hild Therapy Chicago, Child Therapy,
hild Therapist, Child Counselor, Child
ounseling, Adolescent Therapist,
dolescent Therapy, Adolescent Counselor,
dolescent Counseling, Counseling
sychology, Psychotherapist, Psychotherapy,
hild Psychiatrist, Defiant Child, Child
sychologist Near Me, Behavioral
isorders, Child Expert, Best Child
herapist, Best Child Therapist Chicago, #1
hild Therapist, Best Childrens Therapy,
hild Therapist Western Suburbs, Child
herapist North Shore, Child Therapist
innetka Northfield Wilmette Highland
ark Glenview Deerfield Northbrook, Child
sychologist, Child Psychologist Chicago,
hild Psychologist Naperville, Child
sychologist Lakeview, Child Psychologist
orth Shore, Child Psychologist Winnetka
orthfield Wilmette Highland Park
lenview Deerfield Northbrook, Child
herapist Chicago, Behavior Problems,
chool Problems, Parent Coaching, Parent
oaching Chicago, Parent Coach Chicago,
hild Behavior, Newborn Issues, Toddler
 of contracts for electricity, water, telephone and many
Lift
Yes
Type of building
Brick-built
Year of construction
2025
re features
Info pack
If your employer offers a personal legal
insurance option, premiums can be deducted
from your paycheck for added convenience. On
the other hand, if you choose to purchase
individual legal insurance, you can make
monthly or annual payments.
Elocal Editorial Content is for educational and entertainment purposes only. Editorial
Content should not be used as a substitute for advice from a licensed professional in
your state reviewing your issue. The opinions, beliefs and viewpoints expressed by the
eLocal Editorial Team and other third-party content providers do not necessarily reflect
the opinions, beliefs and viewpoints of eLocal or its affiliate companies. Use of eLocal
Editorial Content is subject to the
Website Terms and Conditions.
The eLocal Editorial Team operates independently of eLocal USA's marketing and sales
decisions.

******************************

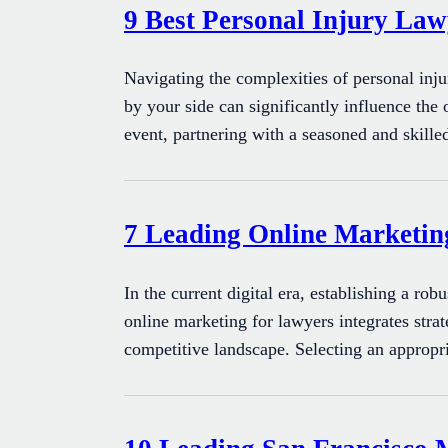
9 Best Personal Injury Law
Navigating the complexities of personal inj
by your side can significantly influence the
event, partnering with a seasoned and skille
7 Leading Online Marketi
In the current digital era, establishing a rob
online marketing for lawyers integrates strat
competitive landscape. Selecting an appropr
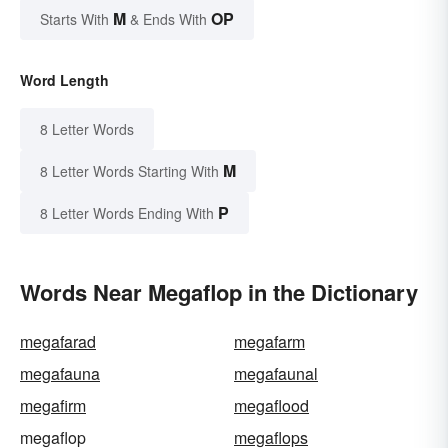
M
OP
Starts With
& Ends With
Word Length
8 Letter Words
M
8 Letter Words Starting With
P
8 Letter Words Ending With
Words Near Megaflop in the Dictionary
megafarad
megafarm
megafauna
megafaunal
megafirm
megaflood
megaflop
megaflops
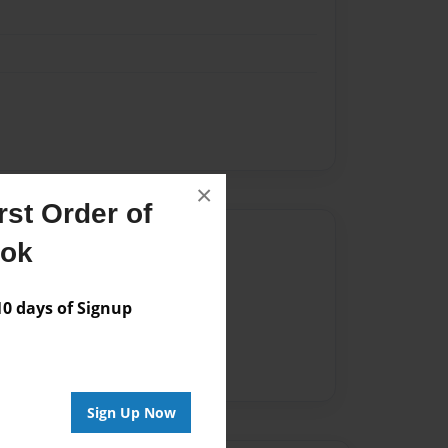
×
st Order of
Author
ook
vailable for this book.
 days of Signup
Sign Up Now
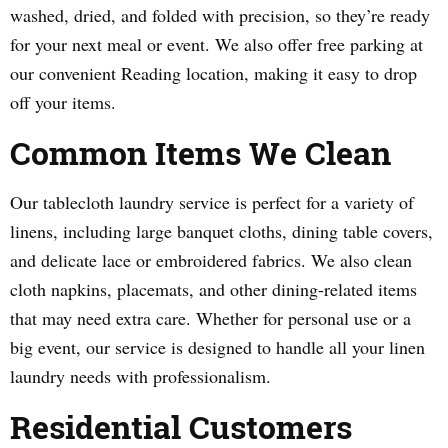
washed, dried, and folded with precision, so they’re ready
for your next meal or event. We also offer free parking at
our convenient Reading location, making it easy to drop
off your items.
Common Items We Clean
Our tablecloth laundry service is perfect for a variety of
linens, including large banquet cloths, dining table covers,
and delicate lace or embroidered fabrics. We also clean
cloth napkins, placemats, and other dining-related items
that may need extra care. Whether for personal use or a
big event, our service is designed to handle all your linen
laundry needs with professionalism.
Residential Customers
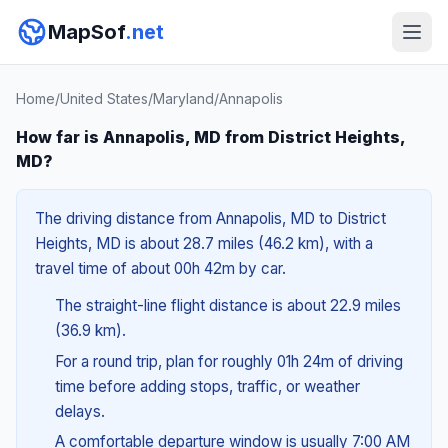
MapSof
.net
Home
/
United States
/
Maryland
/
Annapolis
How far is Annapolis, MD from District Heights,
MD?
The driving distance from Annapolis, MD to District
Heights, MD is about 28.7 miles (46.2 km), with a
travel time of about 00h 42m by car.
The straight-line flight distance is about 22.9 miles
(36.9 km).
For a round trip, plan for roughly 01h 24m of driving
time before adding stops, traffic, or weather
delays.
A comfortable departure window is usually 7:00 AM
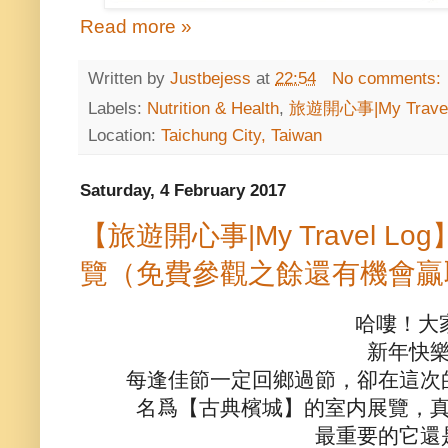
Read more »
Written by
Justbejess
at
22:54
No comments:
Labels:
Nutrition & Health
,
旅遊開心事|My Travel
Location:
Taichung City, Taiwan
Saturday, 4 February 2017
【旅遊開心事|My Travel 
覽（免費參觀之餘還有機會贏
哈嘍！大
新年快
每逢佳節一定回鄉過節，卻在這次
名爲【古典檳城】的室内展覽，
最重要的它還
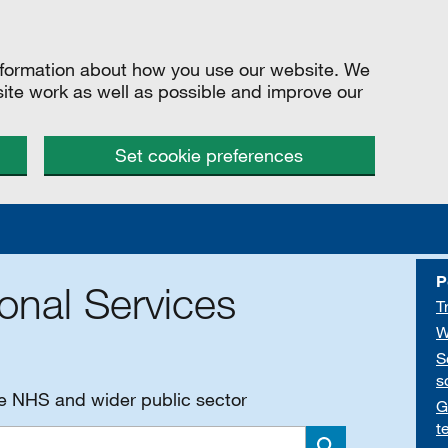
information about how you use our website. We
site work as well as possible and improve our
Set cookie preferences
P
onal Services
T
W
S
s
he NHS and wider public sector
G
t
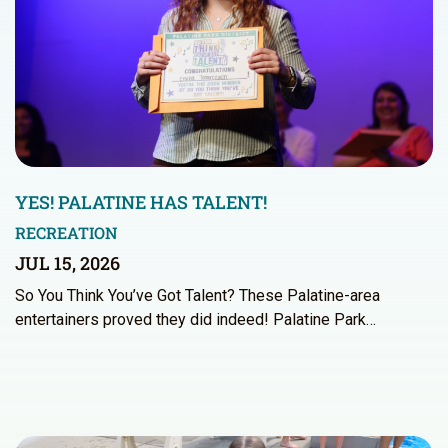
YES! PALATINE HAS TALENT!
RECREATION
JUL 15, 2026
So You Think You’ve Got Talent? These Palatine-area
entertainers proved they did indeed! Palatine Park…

******************************

GOAL OF THE EXERCISE: Within the material above, transcribe exactly the lines that run from the line holding "hild Therapy Chicago, Child" through the line holding "ark Glenview Deerfield Northbrook, Child".

OUTPUT FOR THIS TASK:
hild Therapy Chicago, Child Therapy,
hild Therapist, Child Counselor, Child
ounseling, Adolescent Therapist,
dolescent Therapy, Adolescent Counselor,
dolescent Counseling, Counseling
sychology, Psychotherapist, Psychotherapy,
hild Psychiatrist, Defiant Child, Child
sychologist Near Me, Behavioral
isorders, Child Expert, Best Child
herapist, Best Child Therapist Chicago, #1
hild Therapist, Best Childrens Therapy,
hild Therapist Western Suburbs, Child
herapist North Shore, Child Therapist
innetka Northfield Wilmette Highland
ark Glenview Deerfield Northbrook, Child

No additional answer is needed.